The newly-released embassy cable on the Garzón killing adds to a growing body of declassified evidence pointing to Del Río’s “systematic” use of illegal paramilitary forces.

  • A U.S. embassy “biographic note” from 1998 said that Del Río’s “systematic arming and equipping of aggressive regional paramilitaries” had been “pivotal” to the brigade’s success against guerrilla groups in the mid-1990s.
  • One of the general’s deputies told U.S. military officials that paramilitary collaboration at the 17th Brigade “had gotten much worse under Del Río.”
  • Another retired Colombian military officer told the embassy that Del Río was one of “the two most corrupt army officers in Colombia” and said that the general “told 17th Brigade personnel to cooperate with paramilitaries whenever Del Río was physically absent from the area.”

The cable backs up the testimony of former AUC paramilitary leaders who have also linked top military officials to the Garzón murder. Freddy Rendón Herrera (“El Alemán”) told a judicial panel that Castaño had authorized the Garzón slaying “at the specific request of a senior military leader of the time.” Another top paramilitary leader, Ever Veloza García (“HH”), told Colombian authorities that Castaño ordered the killing “as a favor to some friends in the National Army.”

Additional details linking Rendón’s “Elmer Cárdenas” bloc to the 17th Brigade were uncovered earlier this year in the Wikileaks material and published by El Espectador.
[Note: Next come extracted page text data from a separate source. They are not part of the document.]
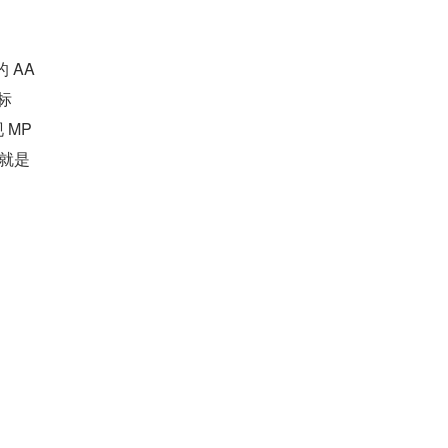
的 AA
的标
 MP
就是 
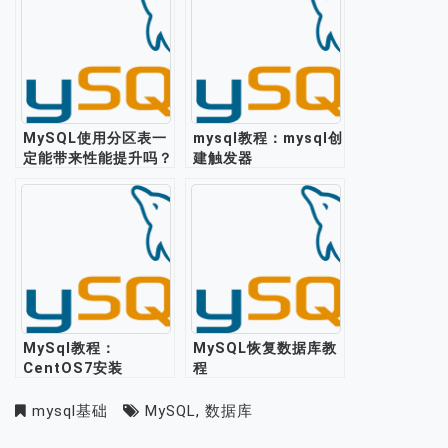
MySQL使用分区表一
mysql教程：mysql创
定能带来性能提升吗？
建触发器
MySql教程：
MySQL恢复数据库教
CentOS7安装
程
mysql5.6
mysql基础
MySQL
,
数据库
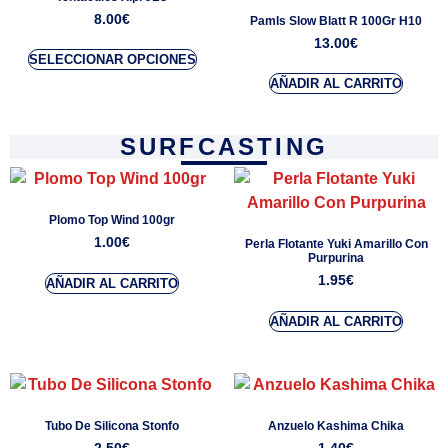
8.00
€
Pamls Slow Blatt R 100Gr H10
13.00
€
SELECCIONAR OPCIONES
AÑADIR AL CARRITO
SURFCASTING
Plomo Top Wind 100gr
1.00
€
Perla Flotante Yuki Amarillo Con
Purpurina
1.95
€
AÑADIR AL CARRITO
AÑADIR AL CARRITO
Tubo De Silicona Stonfo
Anzuelo Kashima Chika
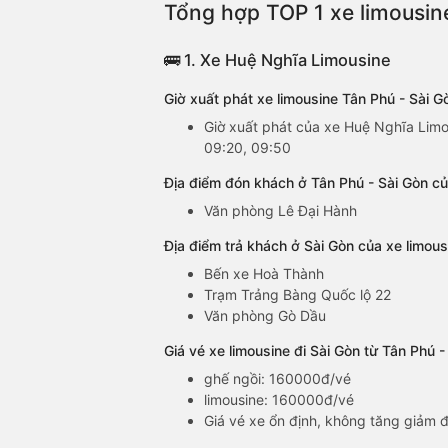
Tổng hợp TOP 1 xe limousine
🚌 1. Xe Huệ Nghĩa Limousine
Giờ xuất phát xe limousine Tân Phú - Sài 
Giờ xuất phát của xe Huệ Nghĩa Limou
09:20, 09:50
Địa điểm đón khách ở Tân Phú - Sài Gòn củ
Văn phòng Lê Đại Hành
Địa điểm trả khách ở Sài Gòn của xe limou
Bến xe Hoà Thành
Trạm Trảng Bàng Quốc lộ 22
Văn phòng Gò Dầu
Giá vé xe limousine đi Sài Gòn từ Tân Phú 
ghế ngồi: 160000đ/vé
limousine: 160000đ/vé
Giá vé xe ổn định, không tăng giảm đ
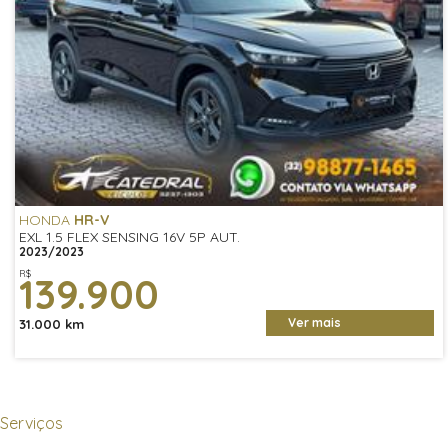
HONDA
HR-V
EXL 1.5 FLEX SENSING 16V 5P AUT.
2023/2023
R$
139.900
Ver mais
31.000 km
Serviços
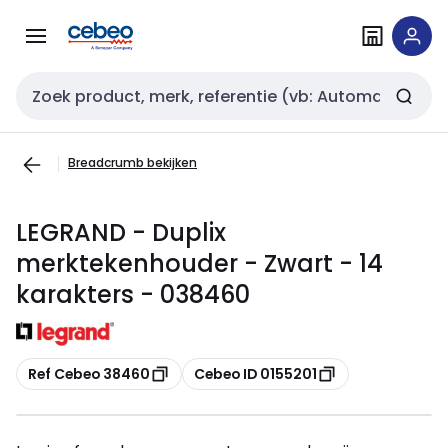
Overslaan
Overslaan
naar
naar
navigatie
inhoud
Zoekveld invoer
Breadcrumb bekijken
LEGRAND - Duplix
merktekenhouder - Zwart - 14
karakters - 038460
Kopiëren
Kopiëren
Ref Cebeo 38460
Cebeo ID 0155201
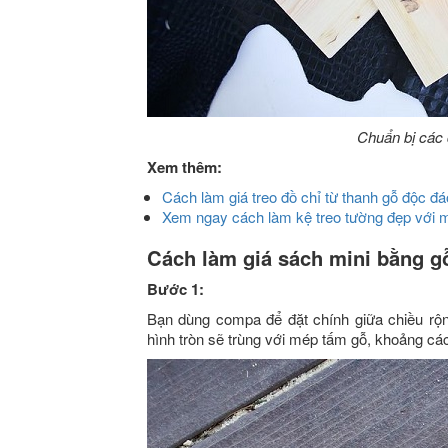
Chuẩn bị các 
Xem thêm:
Cách làm giá treo đồ chỉ từ thanh gỗ độc đá
Xem ngay cách làm kệ treo tường đẹp với 
Cách làm giá sách mini bằng g
Bước 1:
Bạn dùng compa để đặt chính giữa chiều rộn
hình tròn sẽ trùng với mép tấm gỗ, khoảng cá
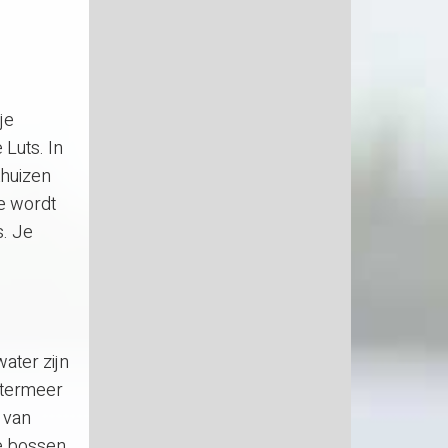
je
 Luts. In
khuizen
je wordt
. Je
water zijn
otermeer
 van
e bossen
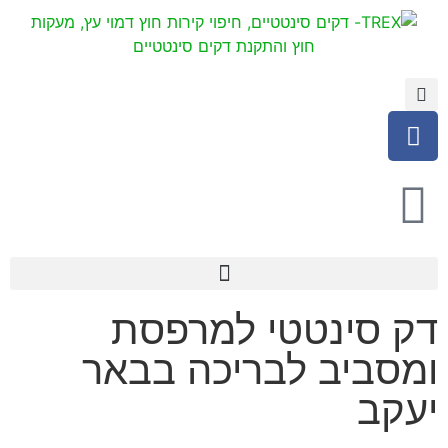
דק סינטטי למרפסת
ומסביב לבריכה בבאר
יעקב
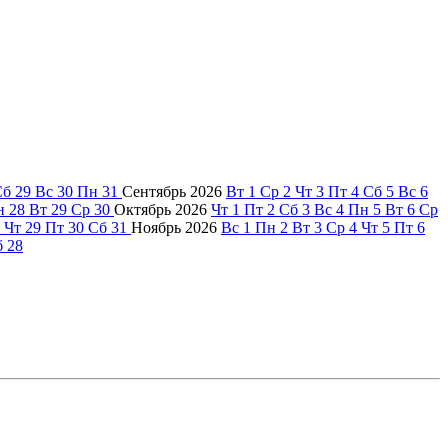
Сб
29
Вс
30
Пн
31
Сентябрь
2026
Вт
1
Ср
2
Чт
3
Пт
4
Сб
5
Вс
6
н
28
Вт
29
Ср
30
Октябрь
2026
Чт
1
Пт
2
Сб
3
Вс
4
Пн
5
Вт
6
Ср
Чт
29
Пт
30
Сб
31
Ноябрь
2026
Вс
1
Пн
2
Вт
3
Ср
4
Чт
5
Пт
6
б
28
The leaked embassy cable said that the 17th Brigade had illegally incorporated former members of Rendón’s paramilitary gang into a network of civilian informants (Red de Cooperantes) promoted by President Uribe. The official said his unit had been secretly authorized by the government to work with ex-members of the Elmer Cárdenas bloc and that they were “providing good information” on illegal armed groups in the conflictive Urabá region.

Urabá was the wellspring of the paramilitary AUC, which was responsible for thousands of killings and many of the country’s most egregious human rights atrocities. The U.S. State Department added the AUC to its official list of foreign terrorist organizations in 2001, in part due to its suspected role in the Garzón assassination.

Colombian prosecutors have also opened an investigation into charges that the country’s former top intelligence chief, José Miguel Narváez, was behind the killing.

The cable published today provides a chilling description of the killing, which occurred just a few blocks from the U.S. Embassy compound in Bogotá:

Jamie Garzon, 39, was killed in the classical Colombian "sicario" style: By gunmen riding double on a motorcycle while he sat in his car waiting for a traffic light to turn green. [Two lines redacted.] The gunmen had been following Garzon for at least several blocks. [Several words redacted] that their suspicions were raised when the rear rider took out a cloth and covered the motorcycle's license plate. Two blocks later, the motorcycle pulled even with Garzon's car, which was stopped at a light. The rider then pulled out a revolver and shot Garzon at point-blank range through the car window. Garzon died instantly as the result of at least three shots to the head and chest.